What the exercise asks:
Return all the entries below exactly, except for the images they hold.

====================

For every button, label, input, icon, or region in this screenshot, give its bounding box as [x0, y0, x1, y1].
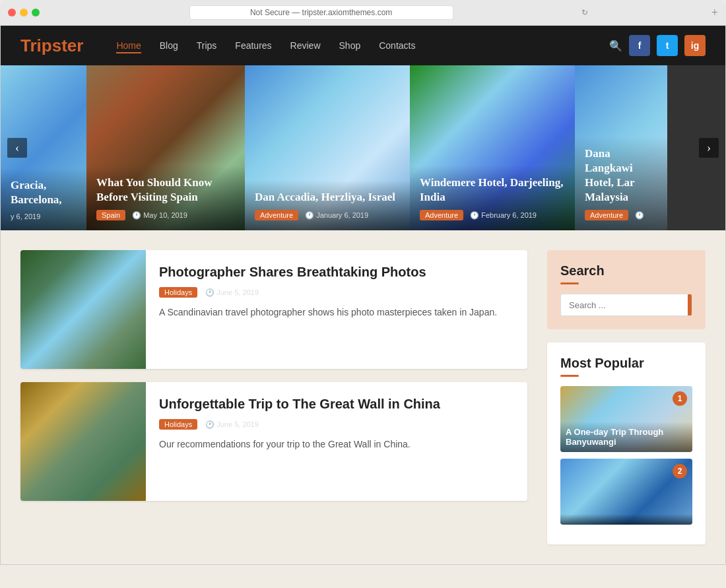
- search-icon[interactable]: 🔍: [609, 40, 622, 52]
- slide-4-overlay: Windemere Hotel, Darjeeling, India Adven…: [410, 166, 575, 230]
- slide-1-date: y 6, 2019: [11, 212, 40, 220]
- logo[interactable]: Tripster: [20, 36, 83, 56]
- article-2-date: 🕐 June 5, 2019: [205, 420, 259, 429]
- slide-2-overlay: What You Should Know Before Visiting Spa…: [86, 166, 245, 230]
- article-2-image: [20, 382, 146, 501]
- traffic-light-red[interactable]: [8, 9, 16, 16]
- logo-text-1: Trip: [20, 36, 52, 55]
- article-1-meta: Holidays 🕐 June 5, 2019: [159, 287, 514, 298]
- search-title: Search: [560, 263, 692, 278]
- popular-item-2-number: 2: [673, 464, 687, 478]
- nav-item-review[interactable]: Review: [290, 40, 321, 51]
- nav-item-contacts[interactable]: Contacts: [379, 40, 415, 51]
- reload-icon[interactable]: ↻: [581, 8, 588, 18]
- instagram-button[interactable]: ig: [684, 35, 706, 56]
- articles-column: Photographer Shares Breathtaking Photos …: [20, 250, 527, 544]
- article-2-photo: [20, 382, 146, 501]
- traffic-light-green[interactable]: [32, 9, 40, 16]
- popular-item-1[interactable]: 1 A One-day Trip Through Banyuwangi: [560, 386, 692, 452]
- slide-3-badge[interactable]: Adventure: [255, 210, 298, 220]
- search-input[interactable]: [561, 294, 688, 315]
- slide-2-date: 🕐 May 10, 2019: [132, 211, 187, 220]
- article-2-excerpt: Our recommendations for your trip to the…: [159, 438, 514, 451]
- slide-4: Windemere Hotel, Darjeeling, India Adven…: [410, 65, 575, 230]
- slide-1-title: Gracia, Barcelona,: [11, 178, 77, 207]
- nav-item-blog[interactable]: Blog: [160, 40, 178, 51]
- browser-chrome: Not Secure — tripster.axiomthemes.com ↻ …: [0, 0, 726, 26]
- slide-4-date: 🕐 February 6, 2019: [470, 211, 537, 220]
- nav-link-contacts[interactable]: Contacts: [379, 40, 415, 51]
- slide-3-date: 🕐 January 6, 2019: [305, 211, 368, 220]
- article-2-meta: Holidays 🕐 June 5, 2019: [159, 419, 514, 430]
- most-popular-title: Most Popular: [560, 356, 692, 371]
- navbar: Tripster Home Blog Trips Features Review…: [1, 26, 725, 65]
- slide-5-title: Dana Langkawi Hotel, Lar Malaysia: [585, 147, 657, 205]
- article-1-photo: [20, 250, 146, 369]
- nav-right: 🔍 f t ig: [609, 35, 706, 56]
- nav-item-shop[interactable]: Shop: [339, 40, 361, 51]
- nav-link-blog[interactable]: Blog: [160, 40, 178, 51]
- article-1-title[interactable]: Photographer Shares Breathtaking Photos: [159, 263, 514, 280]
- nav-link-review[interactable]: Review: [290, 40, 321, 51]
- nav-link-home[interactable]: Home: [116, 40, 141, 53]
- nav-link-trips[interactable]: Trips: [197, 40, 217, 51]
- main-content: Photographer Shares Breathtaking Photos …: [1, 230, 725, 564]
- hero-slider: ‹ Gracia, Barcelona, y 6, 2019 What You …: [1, 65, 725, 230]
- slide-3-overlay: Dan Accadia, Herzliya, Israel Adventure …: [245, 180, 410, 230]
- sidebar: Search 🔍 Most Popular 1 A One-day Trip T…: [547, 250, 706, 544]
- slide-1-overlay: Gracia, Barcelona, y 6, 2019: [1, 168, 86, 230]
- new-tab-button[interactable]: +: [711, 6, 718, 20]
- search-input-wrap: 🔍: [560, 294, 692, 316]
- nav-link-features[interactable]: Features: [235, 40, 271, 51]
- popular-item-2-caption: [560, 514, 692, 525]
- slide-2: What You Should Know Before Visiting Spa…: [86, 65, 245, 230]
- article-2-body: Unforgettable Trip to The Great Wall in …: [146, 382, 527, 501]
- slide-4-badge[interactable]: Adventure: [420, 210, 463, 220]
- slide-5: Dana Langkawi Hotel, Lar Malaysia Advent…: [575, 65, 667, 230]
- slide-2-meta: Spain 🕐 May 10, 2019: [96, 210, 235, 220]
- slider-prev-button[interactable]: ‹: [7, 138, 27, 158]
- nav-links: Home Blog Trips Features Review Shop Con…: [116, 40, 609, 51]
- slide-2-title: What You Should Know Before Visiting Spa…: [96, 176, 235, 205]
- search-button[interactable]: 🔍: [688, 294, 692, 315]
- article-2-title[interactable]: Unforgettable Trip to The Great Wall in …: [159, 395, 514, 412]
- site-wrapper: Tripster Home Blog Trips Features Review…: [0, 26, 726, 565]
- article-1-body: Photographer Shares Breathtaking Photos …: [146, 250, 527, 369]
- most-popular-box: Most Popular 1 A One-day Trip Through Ba…: [547, 343, 706, 544]
- logo-text-accent: ster: [52, 36, 84, 55]
- article-card-2: Unforgettable Trip to The Great Wall in …: [20, 382, 527, 501]
- slide-3-meta: Adventure 🕐 January 6, 2019: [255, 210, 400, 220]
- article-1-excerpt: A Scandinavian travel photographer shows…: [159, 306, 514, 319]
- article-1-badge[interactable]: Holidays: [159, 287, 197, 298]
- slider-next-button[interactable]: ›: [699, 138, 719, 158]
- article-1-date: 🕐 June 5, 2019: [205, 288, 259, 297]
- traffic-light-yellow[interactable]: [20, 9, 28, 16]
- slide-5-overlay: Dana Langkawi Hotel, Lar Malaysia Advent…: [575, 137, 667, 230]
- traffic-lights: [8, 9, 40, 16]
- slide-5-date: 🕐: [635, 211, 644, 220]
- search-title-underline: [560, 282, 579, 284]
- sidebar-search-box: Search 🔍: [547, 250, 706, 329]
- address-bar[interactable]: Not Secure — tripster.axiomthemes.com: [189, 5, 453, 20]
- slide-3: Dan Accadia, Herzliya, Israel Adventure …: [245, 65, 410, 230]
- nav-link-shop[interactable]: Shop: [339, 40, 361, 51]
- most-popular-underline: [560, 375, 579, 377]
- article-2-badge[interactable]: Holidays: [159, 419, 197, 430]
- slide-3-title: Dan Accadia, Herzliya, Israel: [255, 190, 400, 205]
- slide-2-badge[interactable]: Spain: [96, 210, 125, 220]
- twitter-button[interactable]: t: [657, 35, 678, 56]
- nav-item-features[interactable]: Features: [235, 40, 271, 51]
- nav-item-trips[interactable]: Trips: [197, 40, 217, 51]
- slide-5-meta: Adventure 🕐: [585, 210, 657, 220]
- nav-item-home[interactable]: Home: [116, 40, 141, 51]
- slide-1-meta: y 6, 2019: [11, 212, 77, 220]
- popular-item-1-caption: A One-day Trip Through Banyuwangi: [560, 422, 692, 452]
- article-1-image: [20, 250, 146, 369]
- article-card-1: Photographer Shares Breathtaking Photos …: [20, 250, 527, 369]
- slide-4-title: Windemere Hotel, Darjeeling, India: [420, 176, 565, 205]
- slide-4-meta: Adventure 🕐 February 6, 2019: [420, 210, 565, 220]
- facebook-button[interactable]: f: [629, 35, 650, 56]
- slide-5-badge[interactable]: Adventure: [585, 210, 628, 220]
- popular-item-2[interactable]: 2: [560, 459, 692, 525]
- popular-item-1-number: 1: [673, 391, 687, 406]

====================

Result below:
For every button, label, input, icon, or region in this screenshot, give its bounding box as [x0, y0, x1, y1].
- search-icon[interactable]: 🔍: [609, 40, 622, 52]
- slide-4-overlay: Windemere Hotel, Darjeeling, India Adven…: [410, 166, 575, 230]
- slide-1-date: y 6, 2019: [11, 212, 40, 220]
- logo[interactable]: Tripster: [20, 36, 83, 56]
- article-2-date: 🕐 June 5, 2019: [205, 420, 259, 429]
- slide-2-overlay: What You Should Know Before Visiting Spa…: [86, 166, 245, 230]
- article-2-image: [20, 382, 146, 501]
- traffic-light-red[interactable]: [8, 9, 16, 16]
- logo-text-1: Trip: [20, 36, 52, 55]
- article-1-meta: Holidays 🕐 June 5, 2019: [159, 287, 514, 298]
- search-title: Search: [560, 263, 692, 278]
- popular-item-2-number: 2: [673, 464, 687, 478]
- nav-item-review[interactable]: Review: [290, 40, 321, 51]
- nav-item-contacts[interactable]: Contacts: [379, 40, 415, 51]
- reload-icon[interactable]: ↻: [581, 8, 588, 18]
- instagram-button[interactable]: ig: [684, 35, 706, 56]
- articles-column: Photographer Shares Breathtaking Photos …: [20, 250, 527, 544]
- article-2-photo: [20, 382, 146, 501]
- traffic-light-green[interactable]: [32, 9, 40, 16]
- popular-item-1[interactable]: 1 A One-day Trip Through Banyuwangi: [560, 386, 692, 452]
- slide-3-badge[interactable]: Adventure: [255, 210, 298, 220]
- search-input[interactable]: [561, 294, 688, 315]
- slide-2-date: 🕐 May 10, 2019: [132, 211, 187, 220]
- article-2-excerpt: Our recommendations for your trip to the…: [159, 438, 514, 451]
- slide-4: Windemere Hotel, Darjeeling, India Adven…: [410, 65, 575, 230]
- slide-1-title: Gracia, Barcelona,: [11, 178, 77, 207]
- nav-item-blog[interactable]: Blog: [160, 40, 178, 51]
- browser-chrome: Not Secure — tripster.axiomthemes.com ↻ …: [0, 0, 726, 26]
- slide-4-date: 🕐 February 6, 2019: [470, 211, 537, 220]
- nav-link-contacts[interactable]: Contacts: [379, 40, 415, 51]
- slide-3-date: 🕐 January 6, 2019: [305, 211, 368, 220]
- article-2-meta: Holidays 🕐 June 5, 2019: [159, 419, 514, 430]
- most-popular-title: Most Popular: [560, 356, 692, 371]
- navbar: Tripster Home Blog Trips Features Review…: [1, 26, 725, 65]
- slide-5-title: Dana Langkawi Hotel, Lar Malaysia: [585, 147, 657, 205]
- article-1-photo: [20, 250, 146, 369]
- nav-right: 🔍 f t ig: [609, 35, 706, 56]
- nav-item-shop[interactable]: Shop: [339, 40, 361, 51]
- nav-link-blog[interactable]: Blog: [160, 40, 178, 51]
- article-1-title[interactable]: Photographer Shares Breathtaking Photos: [159, 263, 514, 280]
- nav-link-review[interactable]: Review: [290, 40, 321, 51]
- nav-link-home[interactable]: Home: [116, 40, 141, 53]
- nav-link-trips[interactable]: Trips: [197, 40, 217, 51]
- main-content: Photographer Shares Breathtaking Photos …: [1, 230, 725, 564]
- hero-slider: ‹ Gracia, Barcelona, y 6, 2019 What You …: [1, 65, 725, 230]
- slide-3-overlay: Dan Accadia, Herzliya, Israel Adventure …: [245, 180, 410, 230]
- sidebar: Search 🔍 Most Popular 1 A One-day Trip T…: [547, 250, 706, 544]
- slide-1-overlay: Gracia, Barcelona, y 6, 2019: [1, 168, 86, 230]
- new-tab-button[interactable]: +: [711, 6, 718, 20]
- search-input-wrap: 🔍: [560, 294, 692, 316]
- nav-link-features[interactable]: Features: [235, 40, 271, 51]
- popular-item-2-caption: [560, 514, 692, 525]
- slide-2: What You Should Know Before Visiting Spa…: [86, 65, 245, 230]
- article-2-body: Unforgettable Trip to The Great Wall in …: [146, 382, 527, 501]
- slide-4-badge[interactable]: Adventure: [420, 210, 463, 220]
- slide-5: Dana Langkawi Hotel, Lar Malaysia Advent…: [575, 65, 667, 230]
- slide-2-meta: Spain 🕐 May 10, 2019: [96, 210, 235, 220]
- slider-prev-button[interactable]: ‹: [7, 138, 27, 158]
- nav-links: Home Blog Trips Features Review Shop Con…: [116, 40, 609, 51]
- slide-2-title: What You Should Know Before Visiting Spa…: [96, 176, 235, 205]
- search-button[interactable]: 🔍: [688, 294, 692, 315]
- article-2-title[interactable]: Unforgettable Trip to The Great Wall in …: [159, 395, 514, 412]
- site-wrapper: Tripster Home Blog Trips Features Review…: [0, 26, 726, 565]
- article-1-body: Photographer Shares Breathtaking Photos …: [146, 250, 527, 369]
- most-popular-box: Most Popular 1 A One-day Trip Through Ba…: [547, 343, 706, 544]
- logo-text-accent: ster: [52, 36, 84, 55]
- article-card-2: Unforgettable Trip to The Great Wall in …: [20, 382, 527, 501]
- slide-3-meta: Adventure 🕐 January 6, 2019: [255, 210, 400, 220]
- article-1-excerpt: A Scandinavian travel photographer shows…: [159, 306, 514, 319]
- article-1-badge[interactable]: Holidays: [159, 287, 197, 298]
- slider-next-button[interactable]: ›: [699, 138, 719, 158]
- article-1-date: 🕐 June 5, 2019: [205, 288, 259, 297]
- traffic-light-yellow[interactable]: [20, 9, 28, 16]
- slide-5-overlay: Dana Langkawi Hotel, Lar Malaysia Advent…: [575, 137, 667, 230]
- traffic-lights: [8, 9, 40, 16]
- slide-5-date: 🕐: [635, 211, 644, 220]
- search-title-underline: [560, 282, 579, 284]
- sidebar-search-box: Search 🔍: [547, 250, 706, 329]
- address-bar[interactable]: Not Secure — tripster.axiomthemes.com: [189, 5, 453, 20]
- slide-3: Dan Accadia, Herzliya, Israel Adventure …: [245, 65, 410, 230]
- nav-link-shop[interactable]: Shop: [339, 40, 361, 51]
- most-popular-underline: [560, 375, 579, 377]
- article-2-badge[interactable]: Holidays: [159, 419, 197, 430]
- slide-3-title: Dan Accadia, Herzliya, Israel: [255, 190, 400, 205]
- slide-2-badge[interactable]: Spain: [96, 210, 125, 220]
- twitter-button[interactable]: t: [657, 35, 678, 56]
- nav-item-features[interactable]: Features: [235, 40, 271, 51]
- nav-item-trips[interactable]: Trips: [197, 40, 217, 51]
- slide-5-meta: Adventure 🕐: [585, 210, 657, 220]
- nav-item-home[interactable]: Home: [116, 40, 141, 51]
- slide-1-meta: y 6, 2019: [11, 212, 77, 220]
- popular-item-1-caption: A One-day Trip Through Banyuwangi: [560, 422, 692, 452]
- article-1-image: [20, 250, 146, 369]
- article-card-1: Photographer Shares Breathtaking Photos …: [20, 250, 527, 369]
- slide-4-title: Windemere Hotel, Darjeeling, India: [420, 176, 565, 205]
- slide-4-meta: Adventure 🕐 February 6, 2019: [420, 210, 565, 220]
- facebook-button[interactable]: f: [629, 35, 650, 56]
- slide-5-badge[interactable]: Adventure: [585, 210, 628, 220]
- popular-item-2[interactable]: 2: [560, 459, 692, 525]
- popular-item-1-number: 1: [673, 391, 687, 406]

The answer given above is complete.